In the data below, the answer is the run of lines from the line containing "and feel hopeless, new life and beauty always" through the line containing "GHANA has received a", both included; print it exactly and nothing else.

Collected data:
^^^^
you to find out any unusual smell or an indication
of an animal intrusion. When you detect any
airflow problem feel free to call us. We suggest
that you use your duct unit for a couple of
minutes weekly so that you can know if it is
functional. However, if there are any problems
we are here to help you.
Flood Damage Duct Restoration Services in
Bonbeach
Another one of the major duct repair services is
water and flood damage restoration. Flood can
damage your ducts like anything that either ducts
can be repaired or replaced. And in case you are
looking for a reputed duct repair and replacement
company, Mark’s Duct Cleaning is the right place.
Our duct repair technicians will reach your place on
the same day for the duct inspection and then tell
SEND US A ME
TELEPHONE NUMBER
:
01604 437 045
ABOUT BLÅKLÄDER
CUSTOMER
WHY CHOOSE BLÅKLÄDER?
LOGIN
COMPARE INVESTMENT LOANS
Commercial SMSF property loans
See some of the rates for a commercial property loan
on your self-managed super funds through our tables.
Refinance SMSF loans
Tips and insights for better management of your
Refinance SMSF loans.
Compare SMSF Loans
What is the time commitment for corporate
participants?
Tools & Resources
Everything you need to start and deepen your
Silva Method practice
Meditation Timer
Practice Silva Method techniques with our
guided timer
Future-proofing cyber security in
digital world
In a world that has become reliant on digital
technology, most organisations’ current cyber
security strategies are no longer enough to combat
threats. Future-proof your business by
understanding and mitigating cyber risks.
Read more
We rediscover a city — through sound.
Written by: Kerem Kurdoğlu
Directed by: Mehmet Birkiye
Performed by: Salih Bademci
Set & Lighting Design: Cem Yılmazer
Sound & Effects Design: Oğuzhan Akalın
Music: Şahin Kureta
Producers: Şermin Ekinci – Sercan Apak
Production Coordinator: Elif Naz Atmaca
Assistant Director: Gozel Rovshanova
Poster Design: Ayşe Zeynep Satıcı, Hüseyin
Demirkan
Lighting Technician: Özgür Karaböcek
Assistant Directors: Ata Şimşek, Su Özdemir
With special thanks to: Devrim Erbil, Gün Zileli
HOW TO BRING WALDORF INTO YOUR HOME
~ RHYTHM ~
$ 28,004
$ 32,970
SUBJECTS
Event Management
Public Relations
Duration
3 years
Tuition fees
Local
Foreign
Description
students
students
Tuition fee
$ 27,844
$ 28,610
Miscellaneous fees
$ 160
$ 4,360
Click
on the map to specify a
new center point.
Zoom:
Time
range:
^^^^
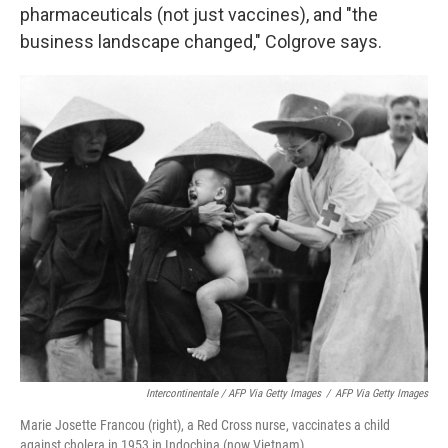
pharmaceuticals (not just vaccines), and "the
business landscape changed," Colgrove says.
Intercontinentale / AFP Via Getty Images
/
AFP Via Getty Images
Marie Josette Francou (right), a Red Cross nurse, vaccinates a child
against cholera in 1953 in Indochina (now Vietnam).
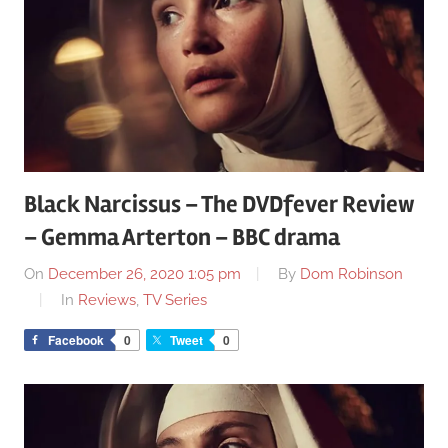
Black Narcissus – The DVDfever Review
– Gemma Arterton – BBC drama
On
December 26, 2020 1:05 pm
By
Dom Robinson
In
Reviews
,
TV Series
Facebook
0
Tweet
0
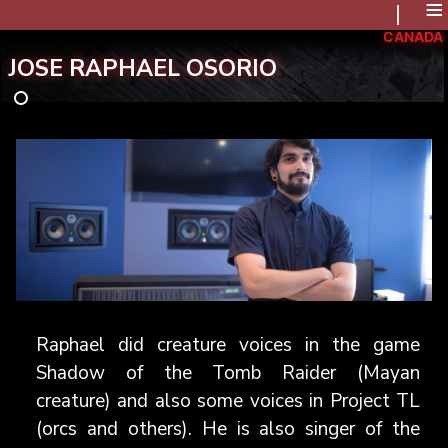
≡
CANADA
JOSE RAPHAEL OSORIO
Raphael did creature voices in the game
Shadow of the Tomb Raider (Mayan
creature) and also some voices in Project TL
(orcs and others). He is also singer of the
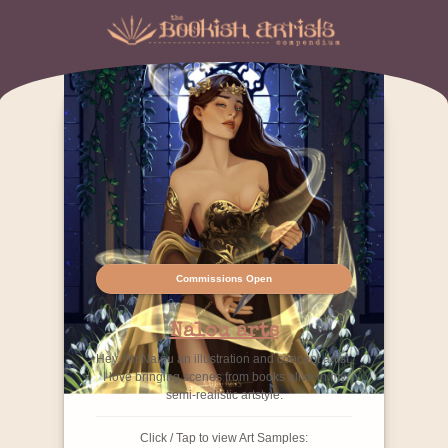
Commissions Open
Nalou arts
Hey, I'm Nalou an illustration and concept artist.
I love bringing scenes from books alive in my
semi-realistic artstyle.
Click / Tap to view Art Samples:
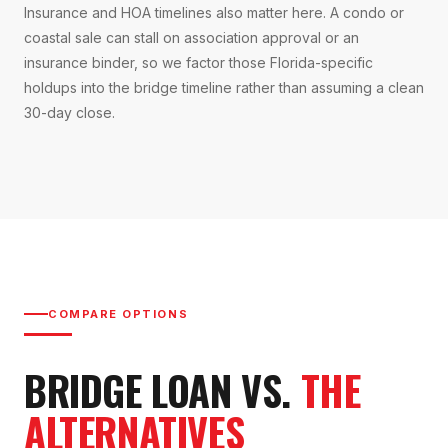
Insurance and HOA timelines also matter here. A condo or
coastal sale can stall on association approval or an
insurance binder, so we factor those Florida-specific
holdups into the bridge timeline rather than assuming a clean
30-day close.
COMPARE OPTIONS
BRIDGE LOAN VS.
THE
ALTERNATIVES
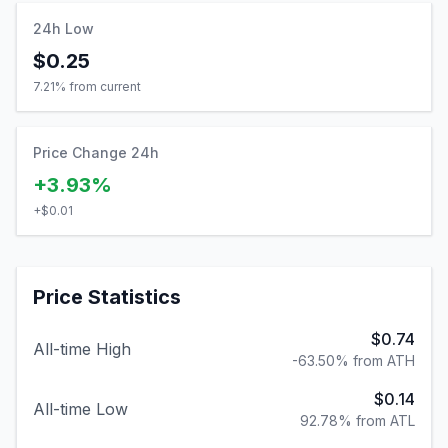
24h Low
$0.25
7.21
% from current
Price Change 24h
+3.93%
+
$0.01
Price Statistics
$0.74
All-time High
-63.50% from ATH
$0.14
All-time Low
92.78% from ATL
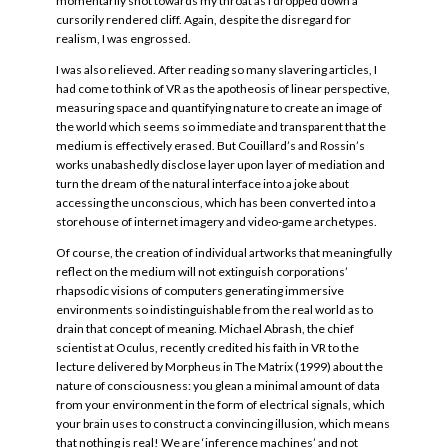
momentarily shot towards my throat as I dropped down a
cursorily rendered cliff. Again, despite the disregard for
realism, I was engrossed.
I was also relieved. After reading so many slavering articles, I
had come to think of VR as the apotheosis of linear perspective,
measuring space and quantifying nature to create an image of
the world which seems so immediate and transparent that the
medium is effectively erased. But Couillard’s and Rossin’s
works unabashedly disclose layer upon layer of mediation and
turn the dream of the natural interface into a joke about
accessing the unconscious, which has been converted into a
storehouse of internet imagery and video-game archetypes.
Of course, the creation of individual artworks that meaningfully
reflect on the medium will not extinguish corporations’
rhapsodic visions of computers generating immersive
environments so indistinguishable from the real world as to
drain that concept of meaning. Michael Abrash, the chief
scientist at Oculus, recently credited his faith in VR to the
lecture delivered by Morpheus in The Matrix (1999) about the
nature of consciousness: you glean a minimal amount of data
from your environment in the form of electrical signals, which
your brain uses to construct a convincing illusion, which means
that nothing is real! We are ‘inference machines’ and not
^^^^
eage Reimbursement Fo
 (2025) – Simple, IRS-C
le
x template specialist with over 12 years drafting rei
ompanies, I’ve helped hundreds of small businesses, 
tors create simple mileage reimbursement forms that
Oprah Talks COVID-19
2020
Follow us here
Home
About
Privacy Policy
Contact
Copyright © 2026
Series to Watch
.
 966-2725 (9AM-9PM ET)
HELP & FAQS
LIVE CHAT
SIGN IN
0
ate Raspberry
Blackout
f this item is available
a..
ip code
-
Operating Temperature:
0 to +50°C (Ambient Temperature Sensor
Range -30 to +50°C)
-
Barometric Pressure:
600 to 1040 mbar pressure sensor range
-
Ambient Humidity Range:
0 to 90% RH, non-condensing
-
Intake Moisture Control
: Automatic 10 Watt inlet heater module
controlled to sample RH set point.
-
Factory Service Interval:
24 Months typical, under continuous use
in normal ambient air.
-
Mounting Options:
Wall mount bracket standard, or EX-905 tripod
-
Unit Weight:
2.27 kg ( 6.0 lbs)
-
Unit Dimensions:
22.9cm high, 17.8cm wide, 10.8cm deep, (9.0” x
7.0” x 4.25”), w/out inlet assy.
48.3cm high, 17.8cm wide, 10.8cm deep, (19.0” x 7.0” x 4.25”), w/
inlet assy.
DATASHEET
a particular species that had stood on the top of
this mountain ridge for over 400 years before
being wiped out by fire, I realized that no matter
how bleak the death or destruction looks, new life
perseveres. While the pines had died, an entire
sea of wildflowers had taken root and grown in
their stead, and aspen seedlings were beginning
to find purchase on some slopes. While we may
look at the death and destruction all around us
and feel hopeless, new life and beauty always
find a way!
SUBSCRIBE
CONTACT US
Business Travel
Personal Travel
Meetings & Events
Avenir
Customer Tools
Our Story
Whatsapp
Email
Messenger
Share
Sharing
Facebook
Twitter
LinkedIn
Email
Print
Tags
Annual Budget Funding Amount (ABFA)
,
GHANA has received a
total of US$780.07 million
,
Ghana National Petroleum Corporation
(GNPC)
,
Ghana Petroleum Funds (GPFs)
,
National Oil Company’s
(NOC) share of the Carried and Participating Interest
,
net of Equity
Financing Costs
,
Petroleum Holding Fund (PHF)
^^^^
→ **Task solution**
and feel hopeless, new life and beauty always
find a way!
SUBSCRIBE
CONTACT US
Business Travel
Personal Travel
Meetings & Events
Avenir
Customer Tools
Our Story
Whatsapp
Email
Messenger
Share
Sharing
Facebook
Twitter
LinkedIn
Email
Print
Tags
Annual Budget Funding Amount (ABFA)
,
GHANA has received a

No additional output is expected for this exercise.